■ 2. Catch up
Hello everyone. This is Takahiro Sato, aka Tak, the designer. I am writing this newsletter in Oarai, Ibaraki Prefecture, this week with my staff and my son who is on summer vacation. My son is on vacation, but I and my staff are working while we are there. My son, who has a disability, does not like crowds, so we are aiming for a weekday to go on a trip that includes swimming.
The slogan of Gerbera Design Inc., which operates KUDEN by TAKAHIRO SATO, is "Let's live like we travel." It is a design company that seeks an working environment where people can work freely in any time and any place.
On December 13, 2016, the front page of the morning edition of the Tokyo Shimbun newspaper featured Gerbera Design's (formerly Sato Creative Design Office Gerbera) approach to working under the slogan "Let's live like we travel. “
After my previous design company collapsed from hard work and went into the black, I lay in a hospital bed, thinking and reflecting on the way I had been working. I needed to work in a way that would allow me to raise my son, who was living away from me at the time, with only one man to take care of him if something happened to him. With this in mind, I analyzed the work of my past clients.
What I noticed was the number of customers and the percentage of repeat customers. The analysis showed that 20% of my customers were repeat customers, which accounted for the majority of my sales. Repeat customers are those who find my designs appealing. The analysis revealed that I was too busy with a lot of work to take care of these customers. This was in line with The Pareto principle (the 80/20 rule), which is often used in business books.
So, I decided to target only that 20% of repeat clients and increase the unit price of commissioned work six-fold at my re-established design company.I realized that my clients valued not only my design work but also the advice I gave them on how to get there.Therefore, I stopped giving advice as a service in exchange for design work, and multiplied the advice by six.In other words, I was able to devote more time and effort to making my clients happy.
Of course, quite a few customers left. However, strangely enough, despite a six-fold increase in unit price, most of our repeat clients remained with us and asked us to do more work for them. Thanks to this, we were able to break away from the situation where we were too busy "maturing designs" one after another to focus on what would make our clients happy.
Concentrate on making customers happy → Long-lasting relationship with customers
As our relationship deepened, we were able to immediately propose designs and intentions that our clients wanted, and things started to turn around so that we could work more efficiently and with smiles on our clients’ faces.
We are now working on structuring and organizing our business so that we can be a company where a single man can both raise children and work, and while there are companies where a single president can do this, we want to be a company where the staff can achieve this as well! We are working on structuring our business and building our organization on a daily basis.

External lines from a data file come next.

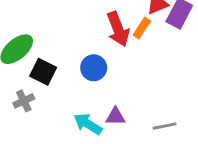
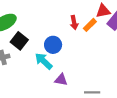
red arrow: (118, 29) -> (74, 23), size x0.6
cyan arrow: (88, 124) -> (44, 61), moved

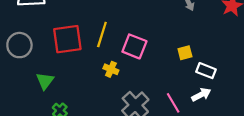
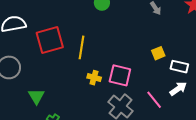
red square: (67, 39) -> (50, 40), moved
pink square: (134, 46) -> (120, 75), moved

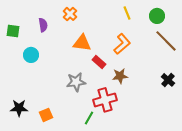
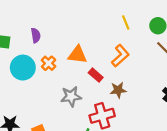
orange cross: (70, 14) -> (49, 63), moved
cyan circle: (31, 55) -> (23, 68), size x1.5

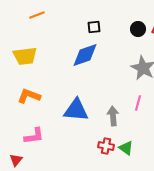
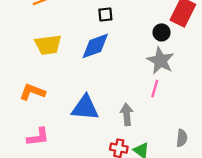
black circle: (138, 29) -> (162, 32), moved
yellow trapezoid: (25, 56) -> (48, 45), moved
pink line: (138, 103) -> (155, 89), moved

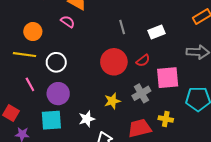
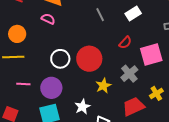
white circle: (56, 62) -> (60, 59), moved
red circle: (114, 62) -> (89, 59), moved
pink line: (30, 84) -> (23, 84), turned -48
yellow cross: (166, 119) -> (156, 93), turned -32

As an extension of this challenge, the new business of KUDEN by TAKAHIRO SATO is now in place. Japan's economy is in the doldrums due to a declining population. Japan's advanced sewing technology is winding down due to the aging of its craftsmen. Perhaps in a few years, we may no longer be able to wear clothes sewn in Japan.
I will add my own touch of design to Japanese cultural elements such as kimonos and anime manga, sublimate them into fashion that can be appreciated by people overseas, and create jobs for sewing factories and kimono sewers in Japan. Then, we will employ people with disabilities based on our independent sales. This is the next challenge of my company, "Let's Live Like we travel," to reform the way we work and to reform the way we earn money.